You know what matthew, thats kinda nervy lashing back @ someone who has about 5 times as many posts as you do, for providing you with some info that has been provided to me on here in the past...I wasn't asking if you liked the information, but rather posting it for the common knowledge of yourself and others....passing on info that was passed on to me in a similar fashion...granted a few of my posts have some tongue-in-cheek flair to them, but be that as it may, are not any less factual due to this....just because you did not enjoy my information doesn't make it any less useful for others and if you didn't notice, you were the only one who responded with a complaint, while othes responded with legitimate replies (including the creator of the thread check this: thanks you just made my day! ).....pretty selfish for a public forum if you ask me but let's not make this thread about our lack of agreement on internet forum behavior,....dead it........:icon_hang



MATTHEW MAHLING said:


> mlfishman said:
> 
> 
> > I sure hope you guys don't intend to sell any of this wild-collected rock because it is indeed illegal. QUOTE]
> ...


----------



## jimjim (Jan 25, 2004)

Amen Mlfishman; Especially when it cost me about $35.00 a ton for that imagenary granite rock I bought for the ditch out back....;-)...Jim


----------



## mlfishman (Apr 4, 2005)

Rock on! Pun intended. :rock:


----------



## ChrisGray (Feb 23, 2006)

i dont know the name of them but i have seen them at local lawn care places
i would try one or maybe a home depot or something


----------



## newguy (Mar 18, 2006)

hey guys just an update on this, i got my 4 pieces of petrified wood and they are awesome!!! very natural looking rock and has a nice color to it.

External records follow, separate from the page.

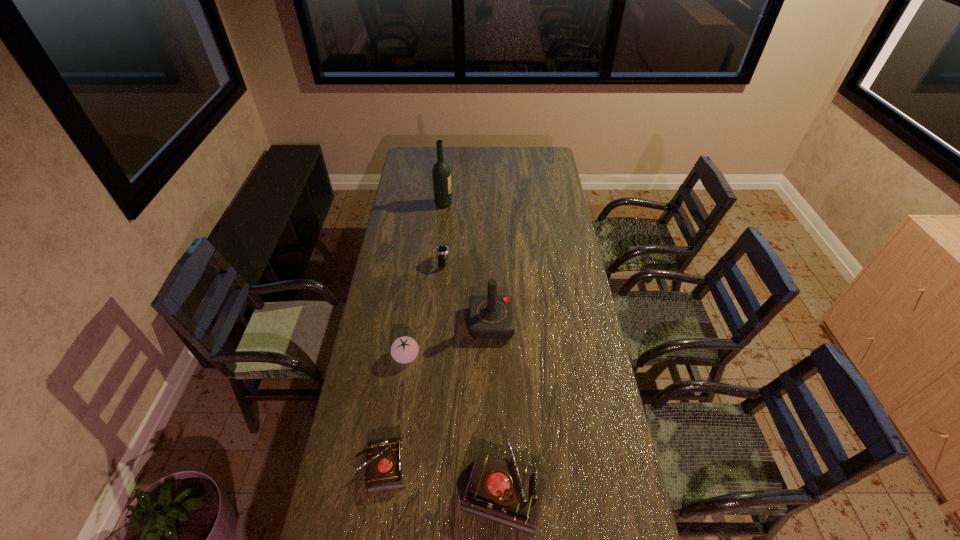 You are a GUI agent. You are given a task and a screenshot of the screen. Output one action in this format:
    pyautogui.click(x=<x>, y=<y>)
    Task: Click on the vacant area situated on the back of the taller diary
    This screenshot has width=960, height=540.
    Given the screenshot: What is the action you would take?
    pyautogui.click(x=502, y=428)

Where is `free space located 0.330m on the labeled side of the tallest object`? free space located 0.330m on the labeled side of the tallest object is located at coordinates (515, 204).

Identify the location of vacant space located on the right of the second farthest object. This screenshot has height=540, width=960. (473, 263).

Where is `vacant area situated 0.370m on the rectangular base of the joystick`? This screenshot has width=960, height=540. vacant area situated 0.370m on the rectangular base of the joystick is located at coordinates (378, 322).

Where is `free spot located 0.350m on the rectangular base of the joystick`? The image size is (960, 540). free spot located 0.350m on the rectangular base of the joystick is located at coordinates (383, 322).

Locate an element on the screen. vacant space located 0.080m on the rectangular base of the joystick is located at coordinates (450, 322).

Find the location of `free region located on the front of the tomato`. free region located on the front of the tomato is located at coordinates (391, 470).

Locate an element on the screen. Image resolution: width=960 pixels, height=540 pixels. object situated at the near edge is located at coordinates (501, 490).

I want to click on diary that is at the left edge, so click(385, 463).

Locate an element on the screen. Image resolution: width=960 pixels, height=540 pixels. tomato that is at the left edge is located at coordinates (405, 349). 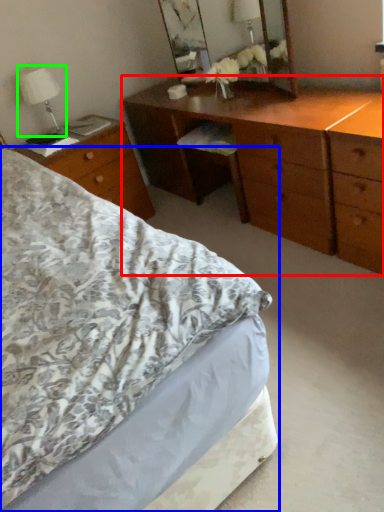 Question: Which object is the farthest from chest of drawers (highlighted by a red box)? Choose among these: bed (highlighted by a blue box) or bedside lamp (highlighted by a green box).

Choices:
 (A) bed
 (B) bedside lamp

Answer: (B) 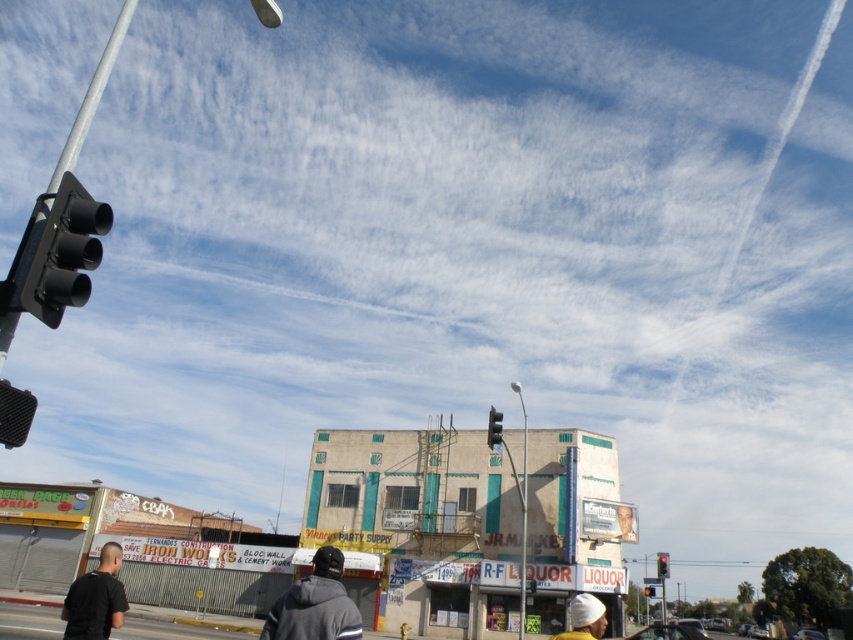 You are standing on the street looking up at the scene. Which object is closer to the left edge of the photo, the matte black traffic light at left or the dark gray hoodie at center?

The matte black traffic light at left is positioned on the left side of the dark gray hoodie at center, so it is closer to the left edge of the photo.

You are a photographer trying to capture both the dark gray hoodie at center and the dark gray hoodie at lower left in a single frame. Which hoodie should you focus on to ensure both fit in the photo without cropping?

The dark gray hoodie at center is wider than the dark gray hoodie at lower left, so focusing on the dark gray hoodie at center will ensure both fit in the photo without cropping. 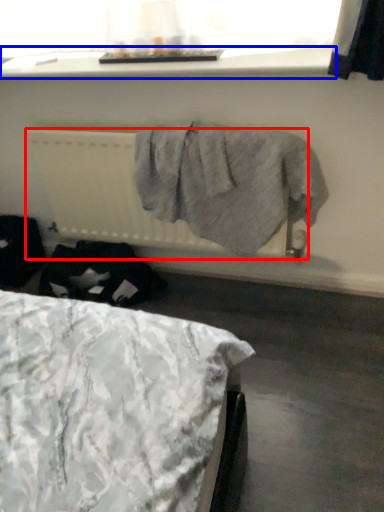 Question: Which object appears farthest to the camera in this image, radiator (highlighted by a red box) or window sill (highlighted by a blue box)?

Choices:
 (A) radiator
 (B) window sill

Answer: (A) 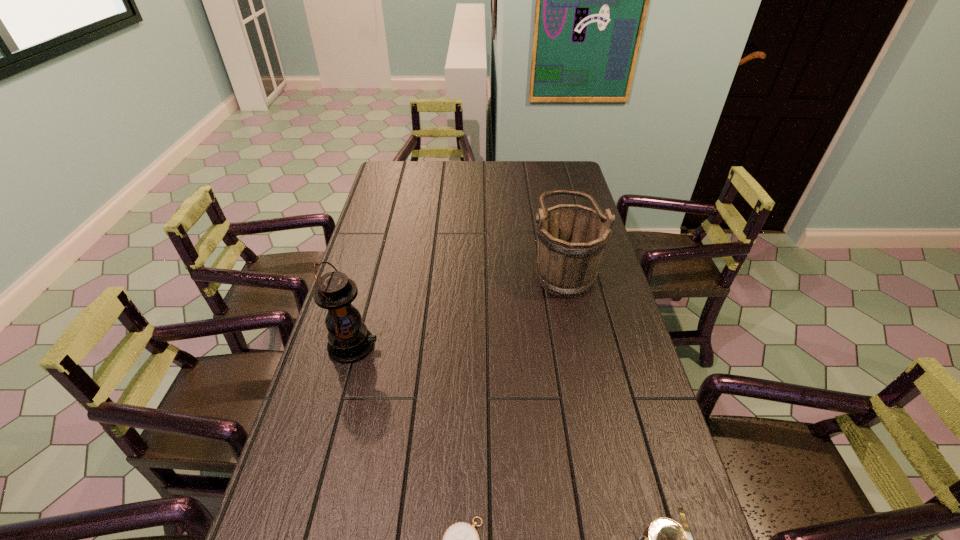 This screenshot has height=540, width=960. What are the coordinates of `vacant area at the far edge of the desktop` in the screenshot? It's located at (472, 172).

Where is `vacant region at the left edge of the desktop`? The width and height of the screenshot is (960, 540). vacant region at the left edge of the desktop is located at coordinates (398, 230).

Find the location of a particular element. The width and height of the screenshot is (960, 540). free space at the right edge of the desktop is located at coordinates (654, 477).

The width and height of the screenshot is (960, 540). I want to click on free space at the far left corner of the desktop, so click(x=416, y=170).

This screenshot has width=960, height=540. In the image, there is a desktop. Find the location of `blank space at the far right corner`. blank space at the far right corner is located at coordinates (562, 161).

At what (x,y) coordinates should I click in order to perform the action: click on blank region between the farthest object and the tallest object. Please return your answer as a coordinate pair (x, y). The height and width of the screenshot is (540, 960). Looking at the image, I should click on (458, 307).

Identify which object is located as the second nearest to the right compass. Please provide its 2D coordinates. Your answer should be formatted as a tuple, i.e. [(x, y)], where the tuple contains the x and y coordinates of a point satisfying the conditions above.

[(571, 239)]

Point out which object is positioned as the third nearest to the farthest object. Please provide its 2D coordinates. Your answer should be formatted as a tuple, i.e. [(x, y)], where the tuple contains the x and y coordinates of a point satisfying the conditions above.

[(461, 539)] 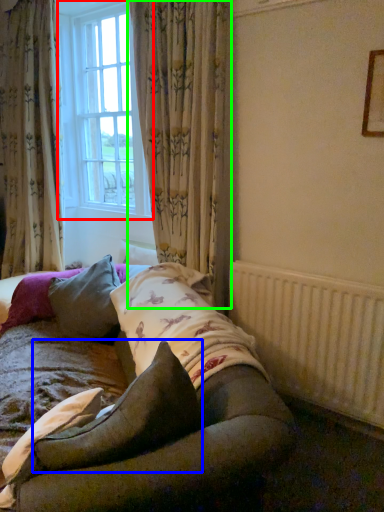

The best part is all i did was rinse it with hot tap water for a couple mins and the wood is already very clean unlike driftwood where you need to boil/scrab etc. But i dumped them in a bucket of water just to be safe anyway. Here are some pics of the my rocks 





































now i need to figure out how to position those 4 rocks in my 50 gallon tank


----------



## nap83 (Feb 7, 2006)

aquaport.com sells that kind of rock


----------



## newguy (Mar 18, 2006)

nap83 said:


> aquaport.com sells that kind of rock


where? all i see is some kind of drinking water filter's website thx


----------



## Ajax (Apr 3, 2006)

That 2nd piece is awesome. I can already see that poking out of the substrate.


----------



## blistexluv (Aug 18, 2006)

*i know this is late, but i found this when doing a search...*

in case anyone is still wondering, those rocks in the first picture are called (somewhat generically) greenstone, which is metasomatized basalt (metasomatized = metamorphosed with the inclusion of fluids, most commonly seawater). so you'll find these rocks like these in belts where original basalts underwent dramatic changes, such as along some mountain belts.

being a pseudo-generic term, not all greenstones will look like the ones amano chose. his formed in a certain place with discrete components.

and fyi, the white banding is composed of calcite or aragonite (CaCO3), so that would absolutely alter water chemistry. if you want to include rocks in your tank i'd suggest looking for igneous rocks such as granites and basalts (there are countless species of each) to minimize the leaching of unwanted elements into your water.


----------



## jimjim (Jan 25, 2004)

blistexluv: Thanks for the info on the rocks. It actually gave me more stuff to look up andd learn about rocks in general. Also its a very informed first post, Thanks. My only complaint! Where were you when my "Honor" was being inpuned about the granite name ;-) LOL,,,,Jim


----------